Kips Bay Towers is a large two-building condominium complex in the Kips Bay neighborhood of Manhattan with a total of 1,118 units.  The complex was designed by architects I.M. Pei and S. J. Kessler, with the involvement of  James Ingo Freed, in the brutalist style and completed in 1965. The project was developed by Webb & Knapp.

The complex occupies an area of three city blocks, or approximately , bounded by First and Second avenues and East 30th and 33rd streets. The complex includes two residential high-rise buildings each with 20 floors. Additionally, there is a three-acre private garden between the two towers featuring landscaped lawns as well as recreational spaces. Kips Bay Towers is home to more than 4,000 residents.

History
The project, originally known as Kips Bay Plaza, was conceived as a middle-income rental project, but was converted to condominium apartments in the mid-1980s. The project was originally built as a slum clearance project under Title I of the federal Housing Act of 1949. Kips Bay Towers was built on the site of the first Phipps Houses, at 321-337 East 31st Street, designed by Grosvenor Atterbury in 1906. The Phipps family had built three six-story tenements with 142 apartments between Second and Third avenues.
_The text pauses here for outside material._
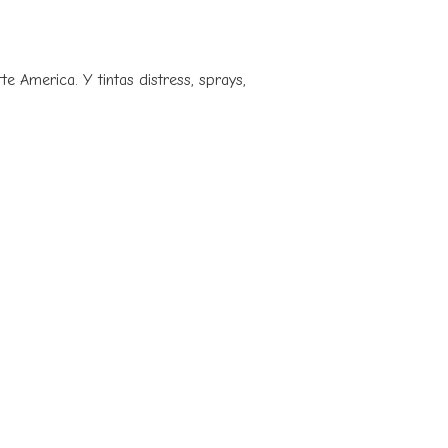
tte America. Y tintas distress, sprays,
Phipps allowed the 31st Street houses to go in a condemnation proceeding, ultimately resulting in the construction of the Kips Bay Towers.

Architect I. M. Pei had originally wanted a large sculpture by Picasso placed in the middle of the development's park, but William Zeckendorf, the head of the development company, Webb & Knapp, told Pei that he could have either the sculpture or fifty saplings. Pei chose the trees.

In November 1981, a plan to convert Kips Bay Towers into condominiums became effective; however, the conversion was bogged down in litigation with holdout tenants. By 1984, approximately 70% of the apartments had been purchased, 50% by existing tenants and the remaining 20% by non-residents.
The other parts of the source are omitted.